[Saved entries]
__________________________________________________

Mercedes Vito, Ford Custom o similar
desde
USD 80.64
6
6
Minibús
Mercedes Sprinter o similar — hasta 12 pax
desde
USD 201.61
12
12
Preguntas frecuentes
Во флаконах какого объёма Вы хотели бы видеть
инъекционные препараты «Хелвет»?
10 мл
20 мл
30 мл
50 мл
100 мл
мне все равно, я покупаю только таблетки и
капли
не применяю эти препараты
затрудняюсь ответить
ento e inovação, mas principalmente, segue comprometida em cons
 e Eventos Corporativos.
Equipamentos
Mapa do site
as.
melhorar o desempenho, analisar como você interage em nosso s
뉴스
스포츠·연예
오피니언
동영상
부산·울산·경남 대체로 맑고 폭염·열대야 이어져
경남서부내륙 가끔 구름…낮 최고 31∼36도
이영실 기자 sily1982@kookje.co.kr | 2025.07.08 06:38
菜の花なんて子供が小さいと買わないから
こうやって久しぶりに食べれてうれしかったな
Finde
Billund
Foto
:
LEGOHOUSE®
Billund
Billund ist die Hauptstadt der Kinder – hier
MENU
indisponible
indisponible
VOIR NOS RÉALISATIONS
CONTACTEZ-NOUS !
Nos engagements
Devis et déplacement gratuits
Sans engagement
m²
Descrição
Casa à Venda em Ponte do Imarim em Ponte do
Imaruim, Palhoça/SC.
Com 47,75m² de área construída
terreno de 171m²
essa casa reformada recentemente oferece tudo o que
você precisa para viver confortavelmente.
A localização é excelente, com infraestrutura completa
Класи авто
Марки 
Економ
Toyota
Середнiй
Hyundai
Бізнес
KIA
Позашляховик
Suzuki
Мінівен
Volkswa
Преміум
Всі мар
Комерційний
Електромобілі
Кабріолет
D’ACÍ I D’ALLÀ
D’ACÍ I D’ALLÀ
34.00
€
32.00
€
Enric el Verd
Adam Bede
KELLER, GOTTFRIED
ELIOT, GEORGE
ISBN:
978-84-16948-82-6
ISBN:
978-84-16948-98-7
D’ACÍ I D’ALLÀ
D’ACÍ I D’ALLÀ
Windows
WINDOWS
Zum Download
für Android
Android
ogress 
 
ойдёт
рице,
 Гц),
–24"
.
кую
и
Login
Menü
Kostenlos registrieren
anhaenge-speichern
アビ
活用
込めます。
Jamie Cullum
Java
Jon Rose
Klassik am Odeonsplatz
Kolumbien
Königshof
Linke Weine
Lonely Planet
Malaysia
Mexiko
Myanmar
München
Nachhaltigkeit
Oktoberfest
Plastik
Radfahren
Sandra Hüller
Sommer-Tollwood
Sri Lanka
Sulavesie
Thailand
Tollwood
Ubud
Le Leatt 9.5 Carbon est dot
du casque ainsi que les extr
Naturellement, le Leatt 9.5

__________________________________________________

== Work item ==
Quote exactly the first line of the entries and every line after it, stopping with the line that contains "경남서부내륙 가끔 구름…낮 최고 31∼36도".

== Exercise response ==
Mercedes Vito, Ford Custom o similar
desde
USD 80.64
6
6
Minibús
Mercedes Sprinter o similar — hasta 12 pax
desde
USD 201.61
12
12
Preguntas frecuentes
Во флаконах какого объёма Вы хотели бы видеть
инъекционные препараты «Хелвет»?
10 мл
20 мл
30 мл
50 мл
100 мл
мне все равно, я покупаю только таблетки и
капли
не применяю эти препараты
затрудняюсь ответить
ento e inovação, mas principalmente, segue comprometida em cons
 e Eventos Corporativos.
Equipamentos
Mapa do site
as.
melhorar o desempenho, analisar como você interage em nosso s
뉴스
스포츠·연예
오피니언
동영상
부산·울산·경남 대체로 맑고 폭염·열대야 이어져
경남서부내륙 가끔 구름…낮 최고 31∼36도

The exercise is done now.